As a child his job was to regularly water reed curtains during the summer months in the barracks of Lucknow cantonment. But he would run away to the langer instead and willingly do chores for the cooks from the military kitchens of this former Residency to his present position as Grand Master Chef, of ITC group of hotels its been a long journey for Imtiaz Qureshi. The former kitchen hand is now a leaving legend, personifying all that Avadhi cuisines stands for.
At 78, Qureshi has seen it all. “I don’t think there is any contemporary person who matters, be it a head of state or a celebrity, who has not eaten from my hands”, he says.

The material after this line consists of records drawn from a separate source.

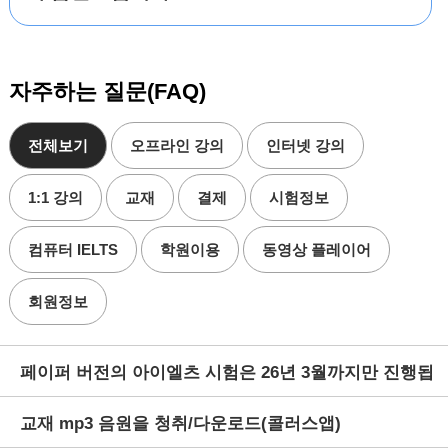
자주하는 질문(FAQ)
전체보기
오프라인 강의
인터넷 강의
1:1 강의
교재
결제
시험정보
컴퓨터 IELTS
학원이용
동영상 플레이어
회원정보
페이퍼 버전의 아이엘츠 시험은 26년 3월까지만 진행됩
교재 mp3 음원을 청취/다운로드(콜러스앱)
니다.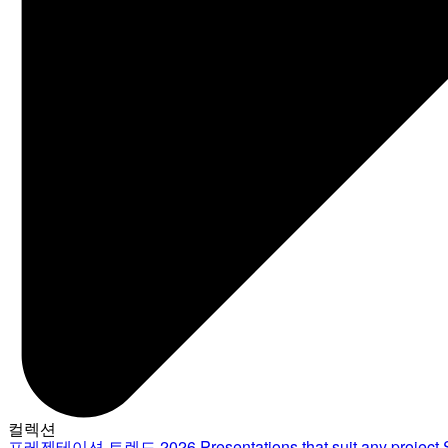
컬렉션
프레젠테이션 트렌드 2026
Presentations that suit any project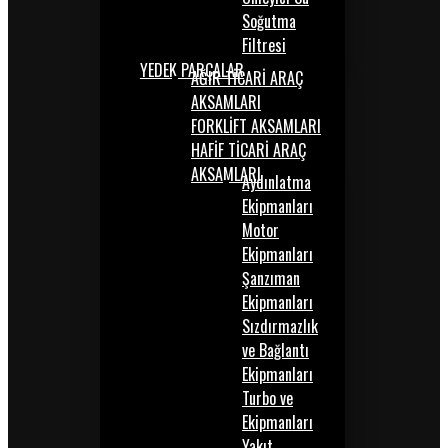
Soğutma
Filtresi
YEDEK PARÇALAR
AĞIR TİCARİ ARAÇ
AKSAMLARI
FORKLİFT AKSAMLARI
HAFİF TİCARİ ARAÇ
AKSAMLARI
Aydınlatma
Ekipmanları
Motor
Ekipmanları
Şanzıman
Ekipmanları
Sızdırmazlık
ve Bağlantı
Ekipmanları
Turbo ve
Ekipmanları
Yakıt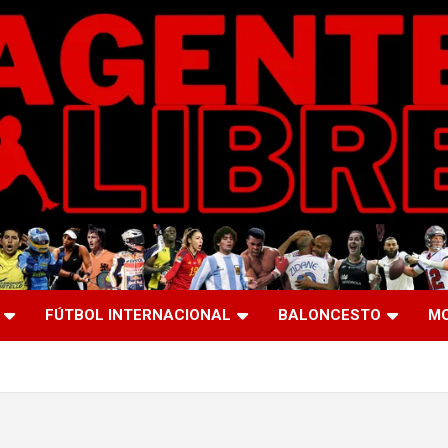
FÚTBOL INTERNACIONAL
BALONCESTO
M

Qureshi takes pride in himself, his appearance and his work. We munch on the tenderest lamb pasanda and gulatti kidney bean kebabs at Park Sheraton while the chef grooms himself for the interview and photo session. He then posses charmingly with his huge cauldron of lamb biryani, then lovingly doles out helpings for us.
“Unless you sample everything, you won’t comprehend the gastronomic range of Avadhi cuisines”, he says. He’s pained that the world over, its mughlai cuisine which is popular.

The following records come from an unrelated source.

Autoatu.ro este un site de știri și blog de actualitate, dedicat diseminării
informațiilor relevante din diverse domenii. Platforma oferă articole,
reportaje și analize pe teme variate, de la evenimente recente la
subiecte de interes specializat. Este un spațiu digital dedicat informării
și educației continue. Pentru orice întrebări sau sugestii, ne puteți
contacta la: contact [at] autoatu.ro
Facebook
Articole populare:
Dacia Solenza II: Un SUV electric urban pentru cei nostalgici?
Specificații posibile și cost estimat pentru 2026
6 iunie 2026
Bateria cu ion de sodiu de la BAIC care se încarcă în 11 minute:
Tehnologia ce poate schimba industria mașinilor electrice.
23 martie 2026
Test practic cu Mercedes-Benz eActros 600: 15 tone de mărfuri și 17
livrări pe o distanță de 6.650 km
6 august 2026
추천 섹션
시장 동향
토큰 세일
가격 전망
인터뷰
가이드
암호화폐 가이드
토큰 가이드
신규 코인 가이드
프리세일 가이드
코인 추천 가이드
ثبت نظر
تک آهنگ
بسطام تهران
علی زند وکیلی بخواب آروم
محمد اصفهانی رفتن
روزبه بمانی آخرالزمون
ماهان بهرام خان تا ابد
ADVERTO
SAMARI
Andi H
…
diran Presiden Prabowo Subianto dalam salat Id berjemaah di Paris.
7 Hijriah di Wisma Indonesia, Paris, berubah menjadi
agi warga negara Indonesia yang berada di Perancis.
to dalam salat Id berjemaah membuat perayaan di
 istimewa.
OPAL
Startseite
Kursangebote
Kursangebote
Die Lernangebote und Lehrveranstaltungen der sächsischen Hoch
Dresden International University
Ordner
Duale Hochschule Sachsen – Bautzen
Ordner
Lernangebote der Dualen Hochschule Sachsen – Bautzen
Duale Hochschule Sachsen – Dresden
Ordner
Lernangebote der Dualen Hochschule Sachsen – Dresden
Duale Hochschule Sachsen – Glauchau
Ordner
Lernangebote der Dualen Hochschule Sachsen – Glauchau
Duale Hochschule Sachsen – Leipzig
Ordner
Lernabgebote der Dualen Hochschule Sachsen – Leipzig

“The Mughal’s were so busy making wars that they didn’t have time for indulgences. These arts are developed in the smaller kingdom like Avadh and Hyderabad”, he points out. “And these were the chefs who were called for big Mughal functions” Qureshi should know, for he hails from a family of Khandani Khansamas.Talk to him about Avadhi cuisine and his eyes glaze over, his lips twitch into a fond smile. It’s like talking about his favourite child.” It’s a cuisine of nazakat,” he says. “The Nawab of Avadh knew what indulgence meant and their cuisine exemplifies their refinement. You wont need to pick on a bone or remove an irritating fibre from your teeth the spices are ground very fine, the meats are cooked till very tender. Even the firewood-mango, tamarind or dhak-was selected for the fragrances they had lend to the food. Neem wood was never used, for it left a bitter after taste,” he says.
Though he agrees that the Avadhi cooking gets its flavours from specific condiments like zafran, rose essence, kevra and green cardamom, he insists that it’s the fine interplay of the condiments, and the knowledge of when to add them to the dish that makes one an ustaad in this cooking. “Look at these chicken kebabs,” he says, pointing to the platter of bite size morsels. “There’s fresh pomegranate in them, which helps making the meat tender.”

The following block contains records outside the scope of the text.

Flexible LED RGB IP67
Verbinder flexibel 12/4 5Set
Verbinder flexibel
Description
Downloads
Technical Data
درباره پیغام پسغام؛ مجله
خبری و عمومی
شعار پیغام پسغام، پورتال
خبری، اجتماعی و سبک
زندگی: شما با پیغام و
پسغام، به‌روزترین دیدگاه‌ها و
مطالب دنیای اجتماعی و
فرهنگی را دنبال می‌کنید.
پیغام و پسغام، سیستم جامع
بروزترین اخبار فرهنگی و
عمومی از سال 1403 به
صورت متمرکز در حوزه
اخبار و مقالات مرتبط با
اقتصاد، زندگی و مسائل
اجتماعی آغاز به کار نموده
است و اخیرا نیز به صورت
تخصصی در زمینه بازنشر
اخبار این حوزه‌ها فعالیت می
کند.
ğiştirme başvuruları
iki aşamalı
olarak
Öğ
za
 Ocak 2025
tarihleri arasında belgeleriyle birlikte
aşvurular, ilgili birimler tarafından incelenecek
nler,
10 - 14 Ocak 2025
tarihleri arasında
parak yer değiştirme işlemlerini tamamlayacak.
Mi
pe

And for all the nazakat in his cooking- which was so good that we felt quite incapable of reviewing it – Qureshi is quite matter –of – fact. ‘There are many chefs who insist of exotic condiments like phattar ke phool and pan ki jad. But they don’t know how to use them so they end up ruining the dish. But with just the simplest spices, you can work wonders. Look at this brain curry. It’s flavoured with only methi. And it’s my best dish.”
Qureshi doesn’t believe in the recipe book. I am ungootha chaap (unlettered) and I believe cooking should come from the heart not from the book only then will the diner get the luft of the repast.”
Quintessentially Qureshi, the Avadhi fest is on at Park Sheraton till December 11.